I dont know why, but on my win10 when doing PrtScr, if the game is windowed, itll paste it as all white, and if it is fullscreen, it will make a screenshot of whats behind the game window at the moment.

But all there would be to see from screenshots is that tinting doesn’t work at all, for text or sprites, they are always drawn in their original colors, no matter if I pass Color.Blue or anything else to it.

It looks like there’s a lot going on in your code, so I would comment out parts and see where the problem lies. Is it only the text and sprites experiencing this issue, or do the meshes have problems as well?

One potential problem I see is that you’re beginning the SpriteBatch, which sets up the GraphicsDevice’s states, then overriding those states when applying your Effects for drawing the meshes. In Immediate mode, the new states would take effect immediately, which is likely why it’s causing the problem. It may be preferable to start and end the SpriteBatch calls when you do and don’t need to draw sprites, respectively, rather than handle one begin at the start of everything.

This leads to another question: do you need Immediate mode for a particular reason? No batching occurs with it, so you will be incurring a performance cost.

It is just text and sprites and just tinting is what doesn’t work.

It would be either immediate mode or ~15 different spriteBatch.Begin/End. There are this many groups that compose a chunk of the world, allowing for few groups being displayed at once, think Ultima Online. And each group has 4 layers.

Is it possible to set back the state right after calling mesh draw? This is all I do to the effect:

Effect.World = World;
        Effect.View = GameGlobals.View;
    Effect.Projection = GameGlobals.Projection;
    Effect.TextureEnabled = true;
    Effect.Texture = Spritesheet;

Are you using any effects for the sprites? Based off the initial SpriteBatch.Begin, it doesn’t look like it. You will have to manually reset the GraphicsDevice’s states rather than the Effect’s. You can set the BlendState, DepthStencilState, RasterizerState back to what they were before drawing the models. It might be easiest to call End then Begin again to achieve this.

Managing the draw calls with SpriteBatch is more work, but the performance benefits are worth it. Once this is working with Immediate, I highly recommend looking into batching your sprites and text together.

The main reason I avoided having a lot of Being/End is because I’ve seen people write that it is inefficient. Would this be better choice here than having immediate mode?

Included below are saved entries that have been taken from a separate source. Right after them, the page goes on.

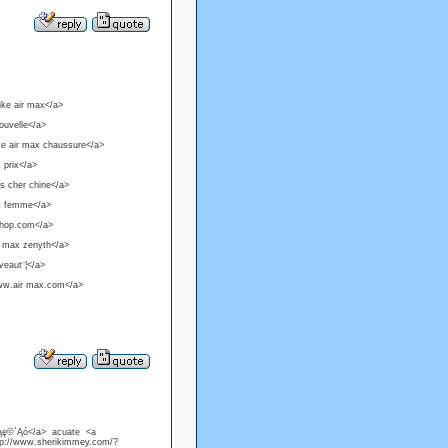
ike air max</a>
ouvelle</a>
ke air max chaussure</a>
 prix</a>
as cher chine</a>
ax femme</a>
-shop.com</a>
r max zenyth</a>
veaut¨¦</a>
www.air max.com</a>
°Ąę©`Ąó</a> acuate <a
tp://www.sherikimmey.com/?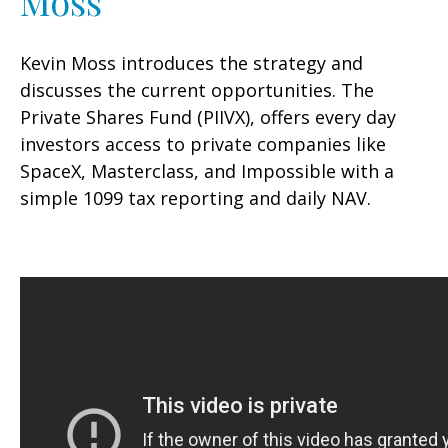
Moss
Kevin Moss introduces the strategy and
discusses the current opportunities. The
Private Shares Fund (PIIVX), offers every day
investors access to private companies like
SpaceX, Masterclass, and Impossible with a
simple 1099 tax reporting and daily NAV.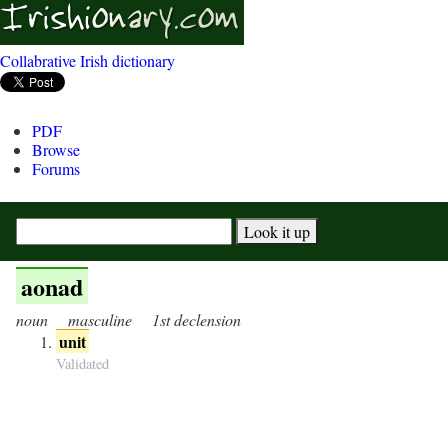
Collabrative Irish dictionary
PDF
Browse
Forums
aonad
noun
masculine
1st declension
unit
Validated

It’s true that it’s better to have as few Begin/End calls as possible to batch sprites and text, but Immediate mode doesn’t batch at all; it’s equivalent to calling Begin/End each time a sprite or text is drawn. It would be more performant to use another SpriteSortMode that works for your project once everything is working right.

To briefly answer your question: yes.

Ok, now I understand how batching works in monogame.
Switching from Immediate to other fixed the tinting issue.

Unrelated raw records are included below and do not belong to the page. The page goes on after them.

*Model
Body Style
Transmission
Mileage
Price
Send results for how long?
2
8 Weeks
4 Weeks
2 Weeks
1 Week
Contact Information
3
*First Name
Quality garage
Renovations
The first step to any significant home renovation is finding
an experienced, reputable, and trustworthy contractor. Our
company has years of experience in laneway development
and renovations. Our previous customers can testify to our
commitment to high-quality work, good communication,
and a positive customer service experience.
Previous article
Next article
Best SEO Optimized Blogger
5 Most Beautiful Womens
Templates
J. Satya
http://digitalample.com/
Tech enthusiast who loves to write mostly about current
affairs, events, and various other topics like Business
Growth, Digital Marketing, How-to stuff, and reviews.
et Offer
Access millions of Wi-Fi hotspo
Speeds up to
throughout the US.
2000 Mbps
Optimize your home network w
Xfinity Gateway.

Now just as a side issue, the DrawUserIndexedPrimitives is using a lot of CPU time, is there a way to speed it up?

I don’t have much experience using it, but I’d say pass as many vertices as you can to it. The call should take up more CPU time than average operations since it’s submitting the information to the GPU. Do you have profiling results?

To me it sounds like your game is processing a lot and may need to employ some optimization techniques (ex. culling), but correct me if I’m wrong.